IV. What, then, is the dialectic which ought to be delivered in addition to the former particulars ? It is, indeed, a habit enabling its possessor to reason about every thing, to know what each thing is, and in what it differs from other things, what the common something is which it participates, where each of these subsists, if a thing is, what it is, what the number is of beings, and again of non-beings [which are not nothing] but different from beings. This, also, discusses the good, and that which is not good; such things as are under the good, and such as are under the contrary to it; and what that is which is eternal, and that which is not a thing of this kind. All these likewise it discusses scientifically, and not from opmion. Resting, also, from the wandering about a sensible nature, it establishes itself in the intelligible world, and there has its employment, dismissing falsehood, and nourishing the soul in what is called the plain of truth, employing for this purpose the division of Plato  , and also for the separation of forms.
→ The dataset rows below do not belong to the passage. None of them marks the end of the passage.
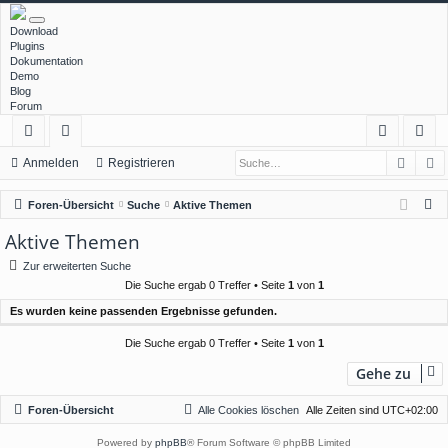
Download
Plugins
Dokumentation
Demo
Blog
Forum
Such
E
ch
or
n
eg
Anmelden
Registrieren
ne
en
m
ist
S
Foren-Übersicht
Suche
Aktive Themen
llz
el
rie
u
Aktive Themen
c
ug
de
re
Zur erweiterten Suche
h
rif
n
n
Die Suche ergab 0 Treffer • Seite
1
von
1
e
Es wurden keine passenden Ergebnisse gefunden.
f
Die Suche ergab 0 Treffer • Seite
1
von
1
Gehe zu
Foren-Übersicht
Alle Cookies löschen
Alle Zeiten sind
UTC+02:00
Powered by
phpBB
® Forum Software © phpBB Limited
It likewise employs this division for the purpose of defining what a thing is, and in order to obtain a knowledge of the first genera of things, intellectually connecting that which results from these, till it has proceeded through the whole of an intelligible nature; and again, by an analytic process it arrives at that to which it had proceeded from the first. Then, however, it becomes quiescent, because so far as it arrives thither it is at rest, and being no longer busily employed, but, becoming one, it surveys what is called logic, which is occupied about propositions and syllogisms, — just as if giving to another art, the knowledge of writing; some of which it considers as necessary, and prior to art. But it forms a judgment of these, as well as of other things, and thinks that some of them are useful, hut others superfluous, and pertaining to the method by which these are discussed.